Berlin – Für alles gibt es ein Formular, auch wenn man die Bundeswehr zur Hilfe holen will. Und bei der Bundeswehr gibt es obendrein auch noch eine Abkürzung zum Zungenbrechen.

Mit zwei Seiten aus der Dienstvorschrift A1-255/0-4 können Städte, Gemeinden und Länder Hilfsleistungen der Truppe anfordern – oder im Bundeswehr-Deutsch: „HiLstgBW“.

Das passiert ziemlich regelmäßig, bei Hochwasser, Waldbränden, wenn Schneemassen einen Ort zu erdrücken drohen oder – wie 2019 etwa in Sachsen-Anhalt – um Forstbestände vor hungrigen Borkenkäfern zu retten.

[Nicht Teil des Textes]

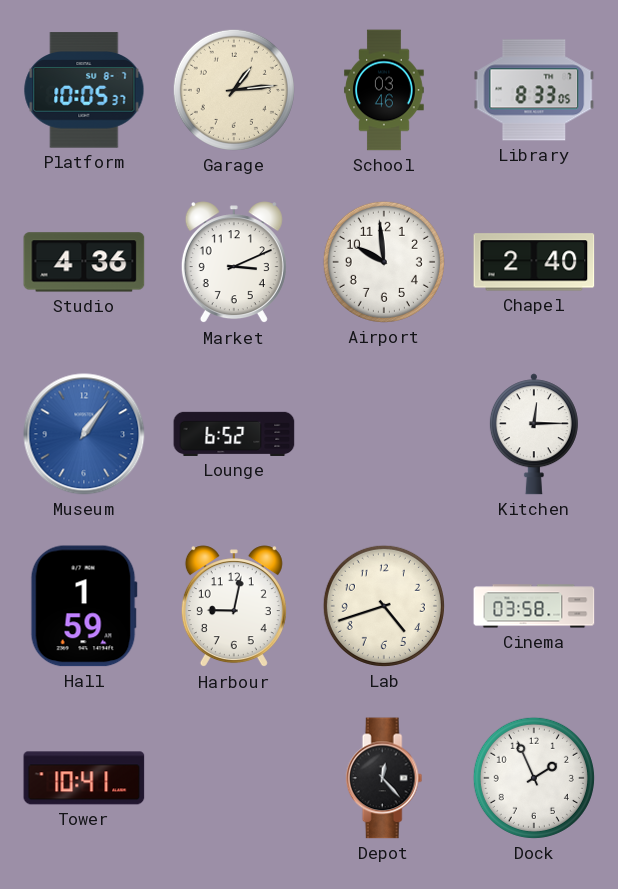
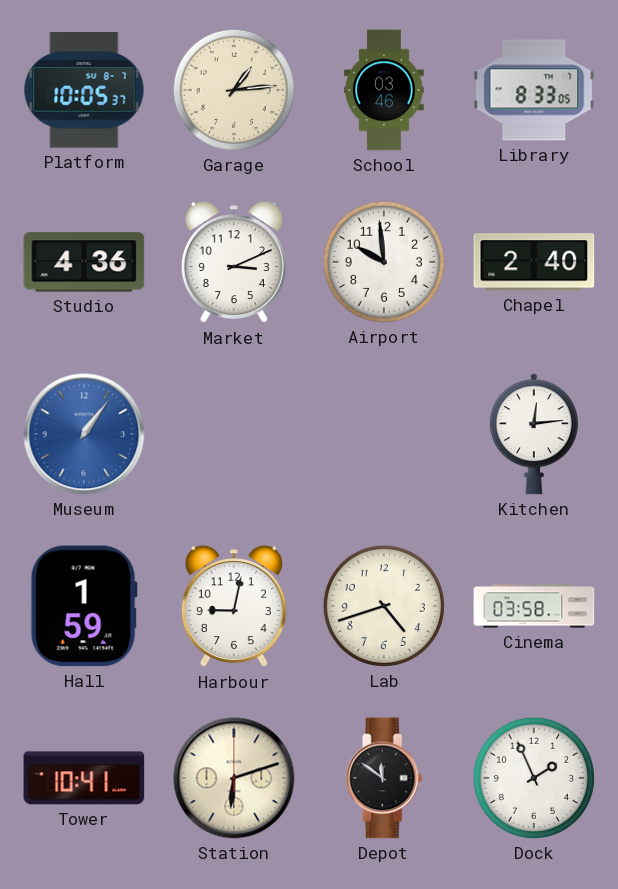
Lounge: 6:52 -> none
Kitchen: 12:15 -> 12:14
Station: none -> 6:12
Depot: 12:23 -> 11:51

Befehl aus dem Ministerium

Verteidigungsministerin Annegret Kramp-Karrenbauer hat bereits erklärt, dass sich die Truppe für einen Einsatz angesichts der Corona-Krise bereit halte. „Wir planen auf allen Ebenen so, dass wir alle kritischen Bereiche sicher abdecken könnten“, sagte sie.

Generalinspekteur Eberhard Zorn erklärte den Soldaten in einem “Tagesbefehl": „Wir leisten damit einen Beitrag zum Erhalt der staatlichen Handlungsfähigkeit.”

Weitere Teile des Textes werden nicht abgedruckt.